L'année prochaine, en 2014, nous fêterons notre jubilé : le cinquantième anniversaire de la Banque. Nous aurons beaucoup de choses à célébrer. Nos réalisations. Le parcours de l'Afrique. Mais nous devrons également nous projeter dans l'avenir. Une des questions cruciales à laquelle nous devons répondre est la suivante : comment financer le développement de l'Afrique dans les 50 années à venir ?
Cette question devient encore plus importante maintenant que nous envisageons la mise en place du programme de développement pour l'après-2015.

Des progrès importants ont été accomplis vers la réalisation des OMD, surtout dans les pays ayant affiché une très forte croissance et fait preuve d'innovation. Toutefois, la plupart de ces réalisations ont été financées par les donateurs.

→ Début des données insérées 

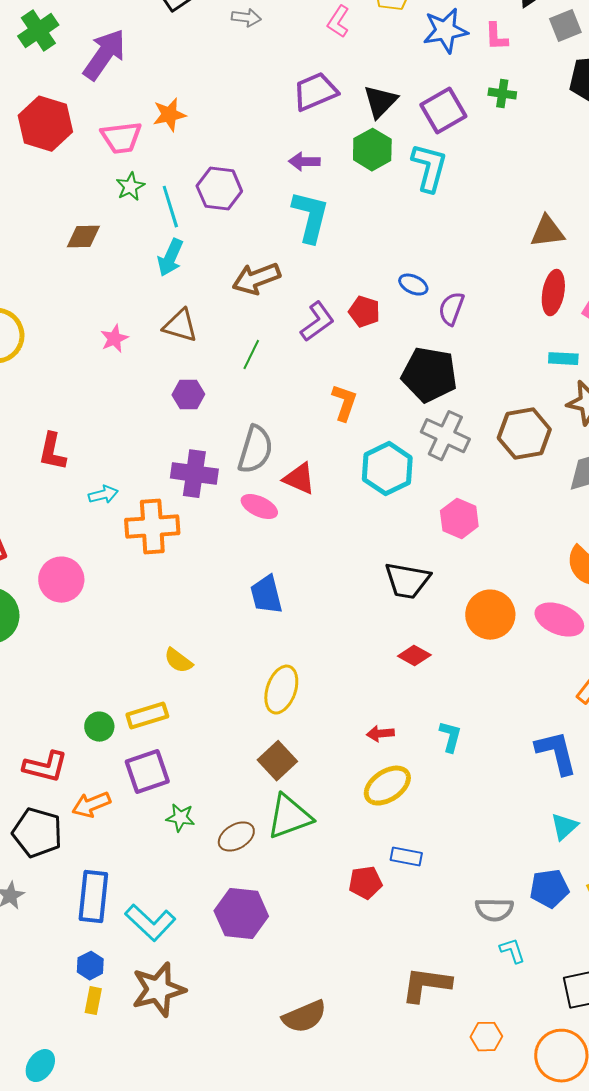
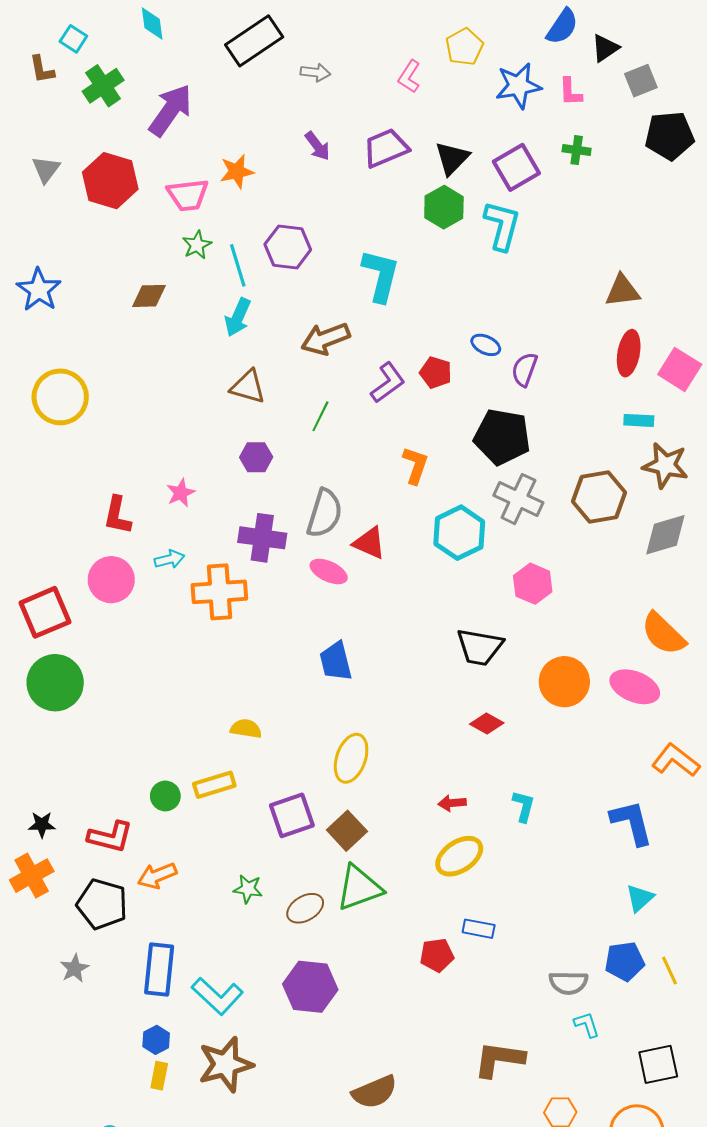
purple arrow: (304, 162) -> (317, 146), moved, turned -128
pink star: (114, 339) -> (181, 493), moved
pink circle: (61, 580) -> (111, 580), moved
yellow semicircle: (178, 661) -> (246, 729), turned 152
purple square: (147, 772) -> (292, 815), moved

À titre d'exemple, les concours des donateurs dans le secteur de la santé, pour ces 10 dernières années, ont été multipliés par 10. Cette aide s'est traduite par une forte
réduction de la mortalité infantile et des progrès dans la lutte contre le VIH–en particulier la réduction de la transmission de la mère à l'enfant et l'accès aux antirétroviraux. Maintenant que ces concours extérieurs diminuent, il se pose la question de la préservation de ces acquis par des financements nationaux, et l'optimisation de l'utilisation des ressources.

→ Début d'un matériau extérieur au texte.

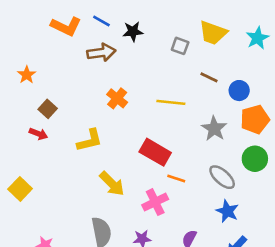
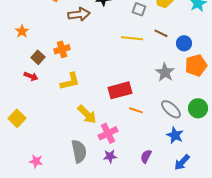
orange cross: (117, 98) -> (62, 49), moved, turned 35
yellow line: (171, 102) -> (132, 38), moved
red rectangle: (155, 152) -> (120, 90), turned -45
green circle: (255, 159) -> (198, 108), moved
pink cross: (155, 202) -> (108, 133), moved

De même, dans des domaines prioritaires de l' infrastructure tels que l'énergie, il est désormais évident que les dons et les prêts concessionnels extérieurs ne suffiront pas à couvrir les besoins de financement. Je voudrais reconnaître et saluer les efforts que bon nombre de pays ont déployés pour optimiser les recettes intérieures. Pour la seule Afrique subsaharienne, trois quarts des 464 milliards de dollars consacrés aux dépenses publiques proviennent désormais des ressources intérieures. Les envois de fonds des travailleurs migrants représentent actuellement 3% du PIB de l'Afrique, soit plus de 20% de l'aide publique au développement.

Dans le même esprit, je voudrais encourager davantage de pays à se faire évaluer par les agences de notation et à se financer sur les marchés de capitaux, à condition de faire preuve de prudence et de plus de rigueur dans la gestion de la dette intérieure, afin de garantir une utilisation judicieuse des fonds ainsi mobilisés. À cet égard, nous pourrons tirer des enseignements de la crise financière asiatique de 1997. Les marchés sont actuellement inondés de liquidités.

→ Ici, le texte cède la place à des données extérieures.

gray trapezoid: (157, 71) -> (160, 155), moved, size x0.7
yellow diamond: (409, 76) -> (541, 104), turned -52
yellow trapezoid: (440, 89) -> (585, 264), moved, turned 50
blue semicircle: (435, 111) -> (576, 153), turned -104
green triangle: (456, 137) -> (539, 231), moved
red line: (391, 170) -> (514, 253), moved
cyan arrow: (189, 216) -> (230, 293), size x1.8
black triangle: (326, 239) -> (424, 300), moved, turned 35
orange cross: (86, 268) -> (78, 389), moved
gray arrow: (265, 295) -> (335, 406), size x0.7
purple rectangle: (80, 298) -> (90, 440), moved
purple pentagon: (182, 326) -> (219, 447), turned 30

L'Afrique a plein de projets crédibles. Le véritable défi–que nous nous employons à relever aujourd'hui– est de porter ces projets à un niveau bancable, et de gérer les risques commerciaux, politiques et réglementaires que pourraient poser ces projets, afin d'attirer les gestionnaires de fonds, les fonds souverains, et d'autres intervenants.

Notre guichet du secteur privé a, à son actif, un grand nombre de ce type de projets ciblant les infrastructures. La Banque a acquis de l'expérience dans la gestion de ces projets. Ces cinq dernières années, les besoins de financement des infrastructures (hormis les projets adossés à des ressources naturelles) ont été estimés à quelque 93 milliards de dollars par an. Sur ce montant, le secteur public et les institutions de financement du développement ont fourni près de 40 milliards de dollars, et le secteur privé un peu moins de 10 milliards.

Ce niveau fait ressortir un déficit de financement de l'infrastructure en Afrique d'environ 50 milliards de dollars par an. Le moment est venu de changer de rythme. Nous devons passer à la vitesse supérieure.

Le «Fonds 50 Afrique »
L'année dernière à Tokyo, je vous ai présenté une proposition sur la manière dont nous pourrions renforcer le financement de l'infrastructure pour obtenir des projets bancables porteurs de transformation, en mobilisant les propres ressources internes de l'Afrique. Depuis lors, les services de la Banque travaillent d'arrache-pied pour approfondir cette idée. Le fruit de ce travail est le Fonds 50 Afrique, qui pourrait, à notre avis, transformer le paysage du financement de l'infrastructure, en opérant sur une base purement commerciale.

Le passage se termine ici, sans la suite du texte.